Your assignment - Look through the material below and give the number of lines holding "civil", with no other words.

[Source data Boundary: Start]

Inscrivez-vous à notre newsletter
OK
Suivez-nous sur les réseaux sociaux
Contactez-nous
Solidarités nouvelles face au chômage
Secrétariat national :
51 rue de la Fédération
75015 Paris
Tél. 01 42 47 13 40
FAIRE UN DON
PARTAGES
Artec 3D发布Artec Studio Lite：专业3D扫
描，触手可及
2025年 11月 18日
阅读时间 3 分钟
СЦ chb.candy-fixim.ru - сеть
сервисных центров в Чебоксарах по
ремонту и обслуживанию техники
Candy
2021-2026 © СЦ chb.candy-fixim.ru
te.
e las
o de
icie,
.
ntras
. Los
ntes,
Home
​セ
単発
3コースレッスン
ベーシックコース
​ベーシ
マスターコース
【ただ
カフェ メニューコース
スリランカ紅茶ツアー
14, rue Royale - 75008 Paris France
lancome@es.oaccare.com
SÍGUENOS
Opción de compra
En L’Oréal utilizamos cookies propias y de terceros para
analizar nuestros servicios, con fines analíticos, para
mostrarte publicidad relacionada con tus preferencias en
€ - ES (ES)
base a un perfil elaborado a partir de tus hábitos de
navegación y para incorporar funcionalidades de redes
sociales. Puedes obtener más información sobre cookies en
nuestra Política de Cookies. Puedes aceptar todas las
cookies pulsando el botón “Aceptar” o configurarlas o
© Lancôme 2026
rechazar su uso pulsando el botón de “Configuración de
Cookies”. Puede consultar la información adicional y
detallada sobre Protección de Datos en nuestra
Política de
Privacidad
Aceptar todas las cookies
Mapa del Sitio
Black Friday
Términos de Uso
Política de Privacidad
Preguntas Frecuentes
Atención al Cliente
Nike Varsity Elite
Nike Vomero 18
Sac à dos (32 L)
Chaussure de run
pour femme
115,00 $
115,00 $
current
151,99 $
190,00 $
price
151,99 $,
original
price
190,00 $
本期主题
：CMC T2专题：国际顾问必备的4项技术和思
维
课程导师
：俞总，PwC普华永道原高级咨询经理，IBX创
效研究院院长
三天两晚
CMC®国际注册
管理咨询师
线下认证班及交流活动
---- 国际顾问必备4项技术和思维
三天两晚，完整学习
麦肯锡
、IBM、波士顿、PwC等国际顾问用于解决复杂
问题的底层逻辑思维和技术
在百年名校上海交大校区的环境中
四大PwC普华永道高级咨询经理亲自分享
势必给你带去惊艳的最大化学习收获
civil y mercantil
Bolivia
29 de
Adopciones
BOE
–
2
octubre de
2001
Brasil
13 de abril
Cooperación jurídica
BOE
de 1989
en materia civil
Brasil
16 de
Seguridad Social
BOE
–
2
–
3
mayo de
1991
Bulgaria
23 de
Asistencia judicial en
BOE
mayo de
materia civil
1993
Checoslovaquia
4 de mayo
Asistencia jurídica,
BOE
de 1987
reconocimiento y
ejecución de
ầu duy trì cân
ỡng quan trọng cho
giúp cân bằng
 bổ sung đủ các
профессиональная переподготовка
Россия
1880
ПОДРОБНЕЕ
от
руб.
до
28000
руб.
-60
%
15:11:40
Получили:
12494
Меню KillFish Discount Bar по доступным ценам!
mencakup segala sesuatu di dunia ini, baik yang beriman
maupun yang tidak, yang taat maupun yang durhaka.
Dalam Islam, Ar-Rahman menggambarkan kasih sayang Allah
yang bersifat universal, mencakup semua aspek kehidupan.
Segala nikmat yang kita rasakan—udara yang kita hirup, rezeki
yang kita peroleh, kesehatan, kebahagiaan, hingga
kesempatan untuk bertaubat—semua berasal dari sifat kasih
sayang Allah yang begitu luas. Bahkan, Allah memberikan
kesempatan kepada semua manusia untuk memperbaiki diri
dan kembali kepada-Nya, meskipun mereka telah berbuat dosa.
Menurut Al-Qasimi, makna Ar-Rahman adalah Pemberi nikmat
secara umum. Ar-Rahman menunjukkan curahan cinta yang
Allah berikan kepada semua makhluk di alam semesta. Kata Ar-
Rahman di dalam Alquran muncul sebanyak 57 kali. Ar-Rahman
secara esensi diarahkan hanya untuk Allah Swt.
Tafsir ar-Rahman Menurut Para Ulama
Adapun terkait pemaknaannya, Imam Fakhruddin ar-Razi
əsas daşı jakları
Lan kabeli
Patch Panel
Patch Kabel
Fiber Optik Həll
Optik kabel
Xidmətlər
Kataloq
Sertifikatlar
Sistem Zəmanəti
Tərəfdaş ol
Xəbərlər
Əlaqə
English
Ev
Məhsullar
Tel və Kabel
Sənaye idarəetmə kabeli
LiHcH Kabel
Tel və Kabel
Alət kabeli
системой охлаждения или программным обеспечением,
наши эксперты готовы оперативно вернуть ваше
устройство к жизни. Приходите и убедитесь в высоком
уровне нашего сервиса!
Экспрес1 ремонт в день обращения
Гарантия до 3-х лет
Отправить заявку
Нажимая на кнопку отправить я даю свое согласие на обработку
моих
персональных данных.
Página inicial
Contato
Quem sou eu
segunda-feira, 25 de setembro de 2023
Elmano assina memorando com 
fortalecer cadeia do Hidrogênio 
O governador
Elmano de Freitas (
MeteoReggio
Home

[Source data Boundary: End]

Exercise response - 3